Exercise ▸
Report each line of the entries that contains the word "Tovalles", copied in full.

---- Supplied data

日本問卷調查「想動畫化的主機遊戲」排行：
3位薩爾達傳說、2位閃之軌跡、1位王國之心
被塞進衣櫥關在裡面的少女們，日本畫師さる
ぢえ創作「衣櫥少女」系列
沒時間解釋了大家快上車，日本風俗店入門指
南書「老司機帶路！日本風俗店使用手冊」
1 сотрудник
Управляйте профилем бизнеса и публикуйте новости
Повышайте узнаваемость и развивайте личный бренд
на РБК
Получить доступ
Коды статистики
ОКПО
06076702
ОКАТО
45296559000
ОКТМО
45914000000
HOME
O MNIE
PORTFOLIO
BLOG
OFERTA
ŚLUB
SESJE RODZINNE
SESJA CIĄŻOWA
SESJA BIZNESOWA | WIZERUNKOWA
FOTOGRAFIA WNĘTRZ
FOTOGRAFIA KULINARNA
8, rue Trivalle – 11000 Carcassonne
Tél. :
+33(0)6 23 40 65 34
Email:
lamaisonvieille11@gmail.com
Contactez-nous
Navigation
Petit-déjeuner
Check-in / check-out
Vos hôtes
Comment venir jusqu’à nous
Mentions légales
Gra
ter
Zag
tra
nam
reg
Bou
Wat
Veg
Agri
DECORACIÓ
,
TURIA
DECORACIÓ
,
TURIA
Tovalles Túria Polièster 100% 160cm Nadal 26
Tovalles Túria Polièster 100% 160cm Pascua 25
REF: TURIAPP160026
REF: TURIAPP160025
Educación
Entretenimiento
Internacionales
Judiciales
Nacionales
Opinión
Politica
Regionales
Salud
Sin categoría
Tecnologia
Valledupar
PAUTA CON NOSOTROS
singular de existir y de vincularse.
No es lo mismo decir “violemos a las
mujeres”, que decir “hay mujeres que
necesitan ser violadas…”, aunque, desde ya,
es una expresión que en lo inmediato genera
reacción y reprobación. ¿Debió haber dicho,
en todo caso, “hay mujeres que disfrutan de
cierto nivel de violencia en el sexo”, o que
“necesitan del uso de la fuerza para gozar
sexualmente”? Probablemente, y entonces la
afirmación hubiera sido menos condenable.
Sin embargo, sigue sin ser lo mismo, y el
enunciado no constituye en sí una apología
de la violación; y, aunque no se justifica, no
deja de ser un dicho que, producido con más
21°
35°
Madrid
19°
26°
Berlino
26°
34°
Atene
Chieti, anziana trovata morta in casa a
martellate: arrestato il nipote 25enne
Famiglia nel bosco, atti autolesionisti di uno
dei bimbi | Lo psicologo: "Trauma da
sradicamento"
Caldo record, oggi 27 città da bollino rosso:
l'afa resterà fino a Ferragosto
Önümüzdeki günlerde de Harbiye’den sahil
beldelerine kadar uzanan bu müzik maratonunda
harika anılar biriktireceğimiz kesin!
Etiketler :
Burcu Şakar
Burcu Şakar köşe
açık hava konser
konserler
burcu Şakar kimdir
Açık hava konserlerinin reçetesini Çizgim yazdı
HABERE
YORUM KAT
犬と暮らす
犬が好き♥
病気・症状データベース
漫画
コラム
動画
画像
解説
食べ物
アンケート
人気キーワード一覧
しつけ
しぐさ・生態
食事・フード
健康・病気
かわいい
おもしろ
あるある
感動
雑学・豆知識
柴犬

--------
---- Supplied data

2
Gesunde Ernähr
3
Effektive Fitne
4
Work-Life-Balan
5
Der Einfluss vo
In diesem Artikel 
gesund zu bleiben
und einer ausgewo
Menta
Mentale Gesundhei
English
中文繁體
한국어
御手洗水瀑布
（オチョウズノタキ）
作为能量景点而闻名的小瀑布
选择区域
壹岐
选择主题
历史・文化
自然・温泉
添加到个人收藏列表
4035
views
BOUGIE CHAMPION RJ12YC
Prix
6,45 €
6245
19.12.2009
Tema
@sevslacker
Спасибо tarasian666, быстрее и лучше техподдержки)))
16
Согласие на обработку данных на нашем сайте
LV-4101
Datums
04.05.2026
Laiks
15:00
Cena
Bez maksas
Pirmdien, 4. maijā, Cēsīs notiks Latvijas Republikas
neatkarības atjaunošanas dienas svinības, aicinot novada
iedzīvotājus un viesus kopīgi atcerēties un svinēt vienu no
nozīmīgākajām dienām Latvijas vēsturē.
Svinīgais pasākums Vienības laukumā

--------

Output below ▸
Tovalles Túria Polièster 100% 160cm Nadal 26
Tovalles Túria Polièster 100% 160cm Pascua 25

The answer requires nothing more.